◆ Stored entries
_ _ _ _

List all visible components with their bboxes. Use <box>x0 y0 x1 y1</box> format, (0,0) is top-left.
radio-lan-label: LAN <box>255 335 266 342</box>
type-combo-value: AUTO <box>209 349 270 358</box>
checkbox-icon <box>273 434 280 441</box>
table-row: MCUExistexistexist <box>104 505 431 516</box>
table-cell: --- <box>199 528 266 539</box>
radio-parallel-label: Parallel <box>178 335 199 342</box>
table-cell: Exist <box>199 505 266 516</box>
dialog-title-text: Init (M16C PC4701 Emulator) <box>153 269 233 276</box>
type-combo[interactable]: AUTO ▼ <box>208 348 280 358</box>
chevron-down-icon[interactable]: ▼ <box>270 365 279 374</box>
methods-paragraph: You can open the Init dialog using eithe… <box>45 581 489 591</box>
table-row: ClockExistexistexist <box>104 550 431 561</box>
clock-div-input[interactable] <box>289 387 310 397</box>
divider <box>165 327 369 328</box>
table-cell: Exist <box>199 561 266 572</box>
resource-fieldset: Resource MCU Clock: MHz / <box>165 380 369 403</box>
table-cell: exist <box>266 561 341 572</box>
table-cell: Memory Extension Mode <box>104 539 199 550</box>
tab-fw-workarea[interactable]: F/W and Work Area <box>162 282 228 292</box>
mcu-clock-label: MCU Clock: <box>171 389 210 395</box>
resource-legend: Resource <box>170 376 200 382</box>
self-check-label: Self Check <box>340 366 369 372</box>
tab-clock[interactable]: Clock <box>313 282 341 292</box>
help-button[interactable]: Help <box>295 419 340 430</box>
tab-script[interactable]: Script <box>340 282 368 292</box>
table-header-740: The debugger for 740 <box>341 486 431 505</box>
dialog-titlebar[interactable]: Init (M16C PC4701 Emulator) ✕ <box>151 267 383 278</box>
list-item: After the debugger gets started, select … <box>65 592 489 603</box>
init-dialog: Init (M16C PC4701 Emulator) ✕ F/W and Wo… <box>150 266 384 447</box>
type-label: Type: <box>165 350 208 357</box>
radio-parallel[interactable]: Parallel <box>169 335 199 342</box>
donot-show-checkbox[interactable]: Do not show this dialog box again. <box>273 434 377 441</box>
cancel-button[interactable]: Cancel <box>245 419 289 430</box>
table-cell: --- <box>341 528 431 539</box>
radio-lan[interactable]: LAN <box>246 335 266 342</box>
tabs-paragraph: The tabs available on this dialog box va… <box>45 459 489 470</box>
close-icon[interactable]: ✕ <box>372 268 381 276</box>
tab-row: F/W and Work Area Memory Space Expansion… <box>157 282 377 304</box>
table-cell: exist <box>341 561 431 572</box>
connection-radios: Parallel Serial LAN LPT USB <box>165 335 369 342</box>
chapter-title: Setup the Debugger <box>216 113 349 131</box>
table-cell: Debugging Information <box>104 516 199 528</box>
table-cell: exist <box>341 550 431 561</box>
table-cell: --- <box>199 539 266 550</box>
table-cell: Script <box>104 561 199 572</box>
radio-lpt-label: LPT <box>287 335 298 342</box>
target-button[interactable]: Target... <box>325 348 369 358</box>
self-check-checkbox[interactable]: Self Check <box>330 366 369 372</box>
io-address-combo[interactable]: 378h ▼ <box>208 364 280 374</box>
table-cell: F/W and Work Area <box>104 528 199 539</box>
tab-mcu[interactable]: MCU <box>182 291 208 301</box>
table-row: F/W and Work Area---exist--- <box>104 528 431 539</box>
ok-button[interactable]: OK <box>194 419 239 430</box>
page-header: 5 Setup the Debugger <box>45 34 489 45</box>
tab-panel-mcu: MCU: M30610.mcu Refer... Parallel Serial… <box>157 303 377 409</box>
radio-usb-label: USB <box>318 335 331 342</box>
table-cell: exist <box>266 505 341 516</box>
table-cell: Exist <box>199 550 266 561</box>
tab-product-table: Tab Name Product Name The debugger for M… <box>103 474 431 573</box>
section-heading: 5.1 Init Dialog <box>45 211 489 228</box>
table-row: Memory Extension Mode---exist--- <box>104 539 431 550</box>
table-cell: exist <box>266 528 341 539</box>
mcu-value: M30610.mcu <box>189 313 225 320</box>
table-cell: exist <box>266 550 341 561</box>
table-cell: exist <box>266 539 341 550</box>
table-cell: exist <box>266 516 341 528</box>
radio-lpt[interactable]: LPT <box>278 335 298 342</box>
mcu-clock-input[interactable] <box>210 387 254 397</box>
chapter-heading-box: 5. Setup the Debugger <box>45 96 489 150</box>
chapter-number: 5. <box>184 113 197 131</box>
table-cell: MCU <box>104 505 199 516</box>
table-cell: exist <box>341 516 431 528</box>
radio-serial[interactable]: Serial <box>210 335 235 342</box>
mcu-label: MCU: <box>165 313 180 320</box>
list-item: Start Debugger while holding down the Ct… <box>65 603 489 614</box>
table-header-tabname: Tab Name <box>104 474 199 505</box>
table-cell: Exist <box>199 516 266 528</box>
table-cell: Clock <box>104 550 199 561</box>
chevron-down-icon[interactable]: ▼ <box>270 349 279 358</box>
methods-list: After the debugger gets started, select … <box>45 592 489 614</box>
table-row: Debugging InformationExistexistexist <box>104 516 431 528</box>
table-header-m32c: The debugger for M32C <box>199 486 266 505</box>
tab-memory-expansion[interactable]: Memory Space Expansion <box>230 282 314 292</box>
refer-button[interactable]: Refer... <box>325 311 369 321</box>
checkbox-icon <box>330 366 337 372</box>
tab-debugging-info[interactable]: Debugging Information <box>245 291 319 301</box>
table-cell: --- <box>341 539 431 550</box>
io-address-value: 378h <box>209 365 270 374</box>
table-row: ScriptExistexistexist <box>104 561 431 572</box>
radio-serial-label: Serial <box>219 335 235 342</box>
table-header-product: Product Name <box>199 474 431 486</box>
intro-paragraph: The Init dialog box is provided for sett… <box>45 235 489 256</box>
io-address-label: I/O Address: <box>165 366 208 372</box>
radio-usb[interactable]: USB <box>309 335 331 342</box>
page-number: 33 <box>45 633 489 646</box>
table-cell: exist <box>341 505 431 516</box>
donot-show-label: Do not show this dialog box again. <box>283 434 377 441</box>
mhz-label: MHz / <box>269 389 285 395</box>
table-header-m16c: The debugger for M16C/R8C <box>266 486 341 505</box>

_ _ _ _

◆ ASSIGNMENT
Every line in the data above that contains "product" needs to be copied.

◆ REPLY TO THE TASK
tab-product-table: Tab Name Product Name The debugger for M… <box>103 474 431 573</box>
table-header-product: Product Name <box>199 474 431 486</box>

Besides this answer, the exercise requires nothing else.